Records excerpted from a collection:
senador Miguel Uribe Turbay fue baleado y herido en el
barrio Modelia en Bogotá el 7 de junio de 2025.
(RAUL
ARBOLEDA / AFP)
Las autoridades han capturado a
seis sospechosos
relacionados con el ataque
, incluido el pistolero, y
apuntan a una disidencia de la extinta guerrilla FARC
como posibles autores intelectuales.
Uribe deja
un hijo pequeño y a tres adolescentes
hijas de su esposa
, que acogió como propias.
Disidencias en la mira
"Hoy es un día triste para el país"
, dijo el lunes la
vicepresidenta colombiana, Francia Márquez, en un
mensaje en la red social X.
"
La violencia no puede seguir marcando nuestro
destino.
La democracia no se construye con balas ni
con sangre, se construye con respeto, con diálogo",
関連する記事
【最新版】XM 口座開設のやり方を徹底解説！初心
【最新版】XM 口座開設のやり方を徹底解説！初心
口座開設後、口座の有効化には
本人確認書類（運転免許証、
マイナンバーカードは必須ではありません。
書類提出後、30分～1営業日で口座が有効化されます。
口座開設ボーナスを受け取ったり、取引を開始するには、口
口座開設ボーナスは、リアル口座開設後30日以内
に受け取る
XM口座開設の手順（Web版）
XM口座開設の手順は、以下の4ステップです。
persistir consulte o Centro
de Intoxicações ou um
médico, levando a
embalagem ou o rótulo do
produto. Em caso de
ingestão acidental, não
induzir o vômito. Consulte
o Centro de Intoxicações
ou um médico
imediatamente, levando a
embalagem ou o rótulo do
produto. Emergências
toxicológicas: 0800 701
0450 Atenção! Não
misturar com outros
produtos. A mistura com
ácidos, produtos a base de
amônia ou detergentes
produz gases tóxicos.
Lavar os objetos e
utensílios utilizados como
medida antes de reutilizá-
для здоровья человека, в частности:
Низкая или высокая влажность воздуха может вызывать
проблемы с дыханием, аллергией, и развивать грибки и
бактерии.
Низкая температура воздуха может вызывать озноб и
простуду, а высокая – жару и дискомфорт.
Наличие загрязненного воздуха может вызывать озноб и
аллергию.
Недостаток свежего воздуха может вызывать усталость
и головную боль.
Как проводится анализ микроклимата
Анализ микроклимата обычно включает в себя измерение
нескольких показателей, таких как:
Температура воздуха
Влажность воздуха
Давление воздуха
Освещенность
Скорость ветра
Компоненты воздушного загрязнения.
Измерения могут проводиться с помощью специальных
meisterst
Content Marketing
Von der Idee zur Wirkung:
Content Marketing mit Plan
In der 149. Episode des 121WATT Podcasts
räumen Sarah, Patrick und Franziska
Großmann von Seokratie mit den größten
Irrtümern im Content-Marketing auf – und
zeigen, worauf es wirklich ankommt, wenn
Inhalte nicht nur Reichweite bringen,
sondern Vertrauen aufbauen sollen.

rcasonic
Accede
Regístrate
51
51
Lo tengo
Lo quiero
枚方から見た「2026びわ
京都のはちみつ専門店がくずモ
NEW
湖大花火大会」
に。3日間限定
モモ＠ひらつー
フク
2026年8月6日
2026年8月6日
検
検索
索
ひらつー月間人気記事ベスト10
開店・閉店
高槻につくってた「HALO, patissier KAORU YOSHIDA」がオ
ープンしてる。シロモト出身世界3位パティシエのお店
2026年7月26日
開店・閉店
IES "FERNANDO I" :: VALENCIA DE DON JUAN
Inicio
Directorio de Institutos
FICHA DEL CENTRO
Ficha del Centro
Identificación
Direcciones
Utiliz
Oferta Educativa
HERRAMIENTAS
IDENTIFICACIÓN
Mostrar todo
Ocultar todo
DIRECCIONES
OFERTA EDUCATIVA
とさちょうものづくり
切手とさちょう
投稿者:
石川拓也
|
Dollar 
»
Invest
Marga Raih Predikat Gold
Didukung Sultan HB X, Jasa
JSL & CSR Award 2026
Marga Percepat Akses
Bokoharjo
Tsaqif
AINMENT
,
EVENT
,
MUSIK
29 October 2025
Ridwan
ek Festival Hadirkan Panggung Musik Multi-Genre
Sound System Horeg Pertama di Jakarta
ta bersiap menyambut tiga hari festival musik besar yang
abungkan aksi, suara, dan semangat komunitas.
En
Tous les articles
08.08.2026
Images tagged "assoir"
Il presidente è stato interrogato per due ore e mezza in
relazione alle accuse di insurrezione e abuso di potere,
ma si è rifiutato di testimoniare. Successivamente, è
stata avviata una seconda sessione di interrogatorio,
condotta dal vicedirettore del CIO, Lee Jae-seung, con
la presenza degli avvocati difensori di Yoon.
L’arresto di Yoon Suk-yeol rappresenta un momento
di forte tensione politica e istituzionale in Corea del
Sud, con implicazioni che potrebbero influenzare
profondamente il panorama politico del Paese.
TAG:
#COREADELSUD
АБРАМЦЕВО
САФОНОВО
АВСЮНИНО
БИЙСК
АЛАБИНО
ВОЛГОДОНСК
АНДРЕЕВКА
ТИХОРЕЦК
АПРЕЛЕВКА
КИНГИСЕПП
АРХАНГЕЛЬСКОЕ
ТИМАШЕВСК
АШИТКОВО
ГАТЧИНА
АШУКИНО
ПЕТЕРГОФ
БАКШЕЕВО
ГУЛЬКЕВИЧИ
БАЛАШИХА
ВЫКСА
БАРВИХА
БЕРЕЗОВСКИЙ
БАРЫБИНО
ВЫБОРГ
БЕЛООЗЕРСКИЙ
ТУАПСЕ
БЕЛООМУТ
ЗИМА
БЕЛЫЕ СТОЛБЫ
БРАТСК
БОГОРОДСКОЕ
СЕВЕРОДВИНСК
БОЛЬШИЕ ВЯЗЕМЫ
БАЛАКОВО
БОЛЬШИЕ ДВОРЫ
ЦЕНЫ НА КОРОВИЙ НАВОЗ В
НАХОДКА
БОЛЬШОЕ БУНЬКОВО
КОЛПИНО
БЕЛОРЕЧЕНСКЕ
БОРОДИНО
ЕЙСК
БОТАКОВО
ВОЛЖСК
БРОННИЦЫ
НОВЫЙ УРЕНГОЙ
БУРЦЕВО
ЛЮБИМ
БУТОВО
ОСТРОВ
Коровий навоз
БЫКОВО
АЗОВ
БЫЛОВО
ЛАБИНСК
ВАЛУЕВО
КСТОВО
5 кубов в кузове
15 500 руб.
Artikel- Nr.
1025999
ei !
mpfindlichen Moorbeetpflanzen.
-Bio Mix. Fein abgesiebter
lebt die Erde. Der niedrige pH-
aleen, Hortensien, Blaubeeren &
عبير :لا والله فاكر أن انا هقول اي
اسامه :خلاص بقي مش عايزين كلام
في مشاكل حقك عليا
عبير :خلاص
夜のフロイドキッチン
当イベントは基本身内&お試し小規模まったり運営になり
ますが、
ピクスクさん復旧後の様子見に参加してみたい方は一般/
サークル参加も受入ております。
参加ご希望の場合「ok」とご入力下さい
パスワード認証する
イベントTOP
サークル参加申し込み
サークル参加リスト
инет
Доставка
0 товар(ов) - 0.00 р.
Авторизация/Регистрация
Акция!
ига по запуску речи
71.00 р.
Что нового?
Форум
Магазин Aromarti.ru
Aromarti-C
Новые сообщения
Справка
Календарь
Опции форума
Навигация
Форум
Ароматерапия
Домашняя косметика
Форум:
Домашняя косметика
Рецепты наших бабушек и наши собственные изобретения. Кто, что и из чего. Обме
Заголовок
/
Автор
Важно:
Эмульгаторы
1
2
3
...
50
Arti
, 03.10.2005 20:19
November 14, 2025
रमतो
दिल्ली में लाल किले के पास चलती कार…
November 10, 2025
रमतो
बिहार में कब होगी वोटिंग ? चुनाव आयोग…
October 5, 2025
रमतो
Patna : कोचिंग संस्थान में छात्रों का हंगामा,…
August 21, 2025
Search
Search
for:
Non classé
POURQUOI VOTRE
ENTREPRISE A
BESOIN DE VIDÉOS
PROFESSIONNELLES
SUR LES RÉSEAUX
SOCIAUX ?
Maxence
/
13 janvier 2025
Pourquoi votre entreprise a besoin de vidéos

**WORK REQUEST:**
Return, from the data above, each line in which the string "construye" appears.

**RESPONSE AREA:**
La democracia no se construye con balas ni
con sangre, se construye con respeto, con diálogo",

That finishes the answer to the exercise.